A desert of sand and dunes rolls out in front of me. The room disappears. We are walking Country: to see it, feel it, nurture it with our presence. We are in the footsteps of Wangkangurru people as they walked their desert, travelling between mikiri – water wells dug deep into the sand.
The desert fades. The room is full of voices, talking about what it means to look after Country. One man says: ‘the bush is a mess … too thick … the trees can’t breathe’, another that looking after Country means being ‘hands on’, caring for it with your own sweat work. It means being there, listen, hearing Country speak.
Mitchell’s wagon tracks cut deep into Country, the first of many shocks.

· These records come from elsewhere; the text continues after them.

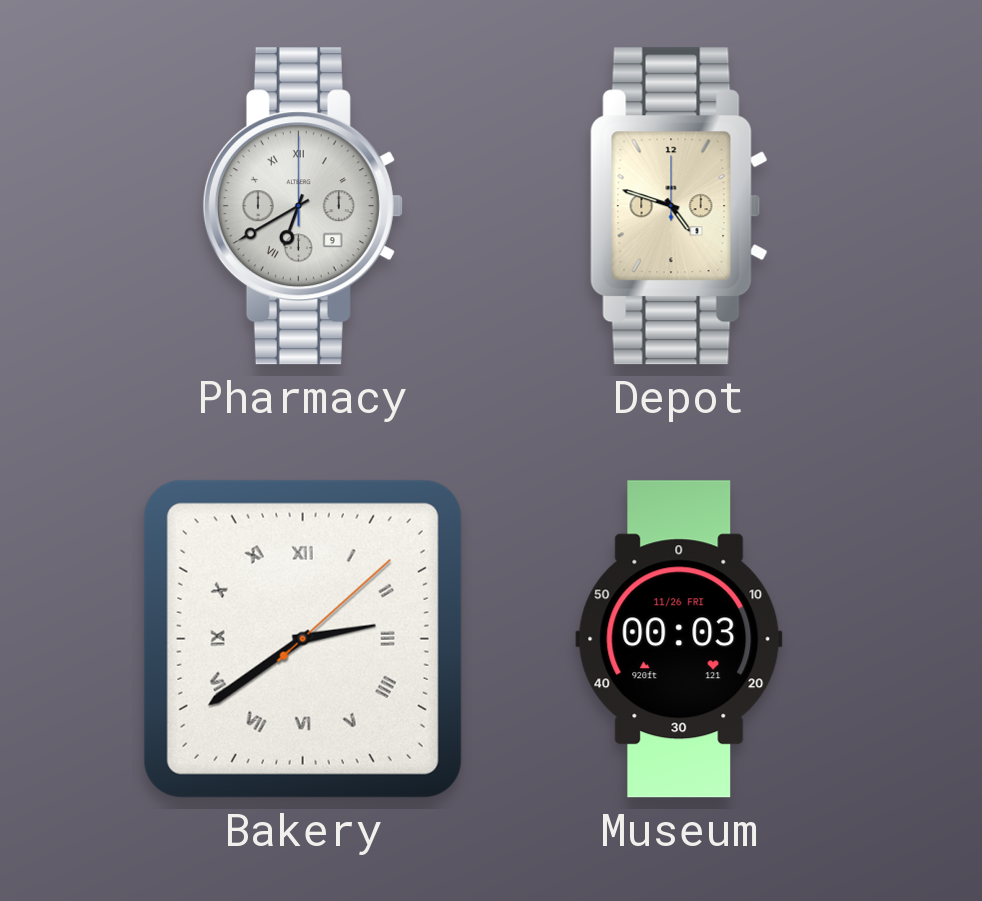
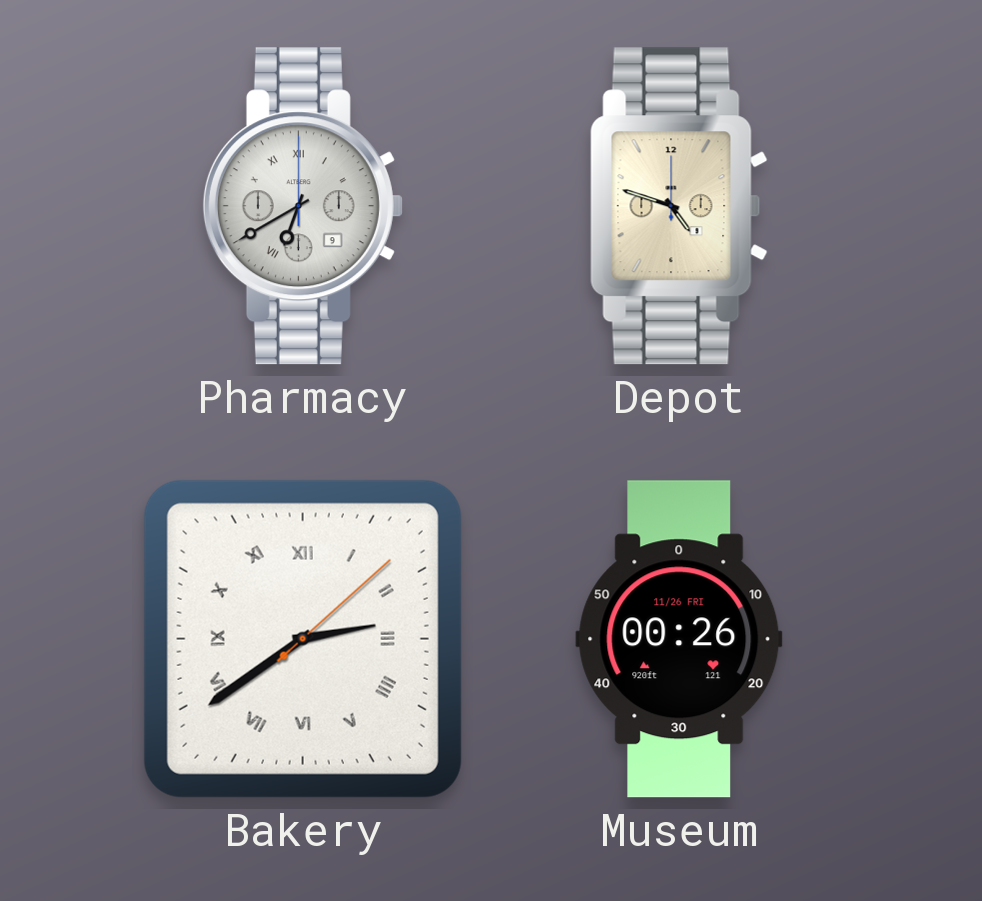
Museum: 00:03 -> 00:26
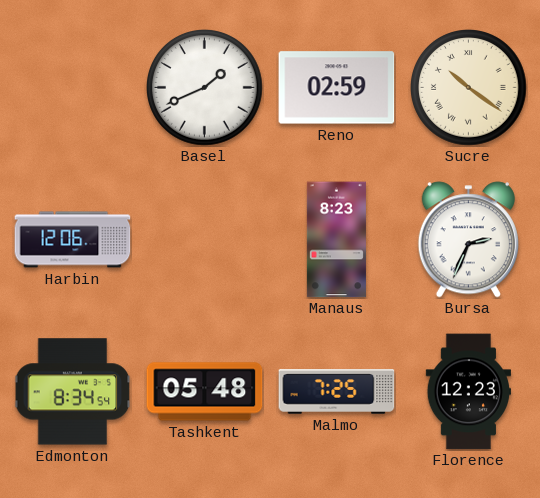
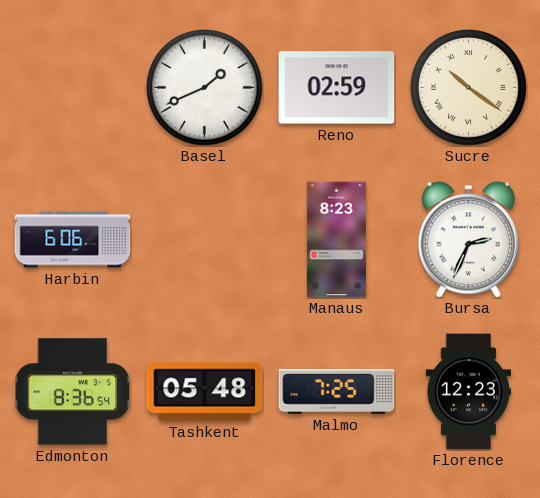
Harbin: 12:06 -> 6:06
Edmonton: 8:34 -> 8:36
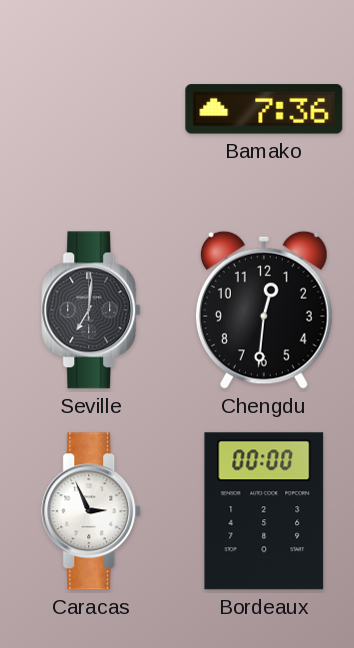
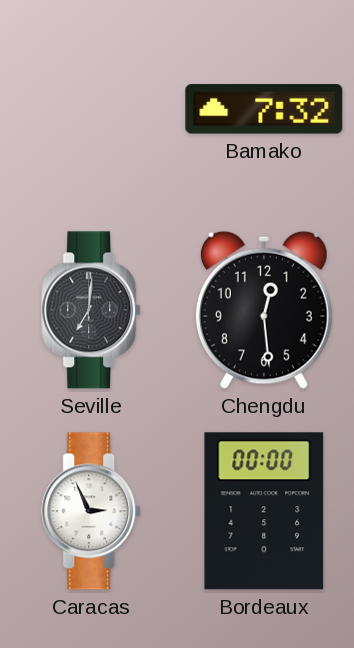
Bamako: 7:36 -> 7:32
Chengdu: 12:31 -> 12:29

Not feet, nor the caress of hands, of language and song.
That room, those voices seem like a lifetime ago: BC, before COVID, but it’s just a few months. My last desert walking was 2019, September, not quite a year. Afterwards I wrote about that trip into the eastern Simpson Desert, about meeting with Dr Karl Vernes, and about his search for what was once favoured Wangkangurru tucker – the Desert Rat Kangaroo. Now extinct or is it?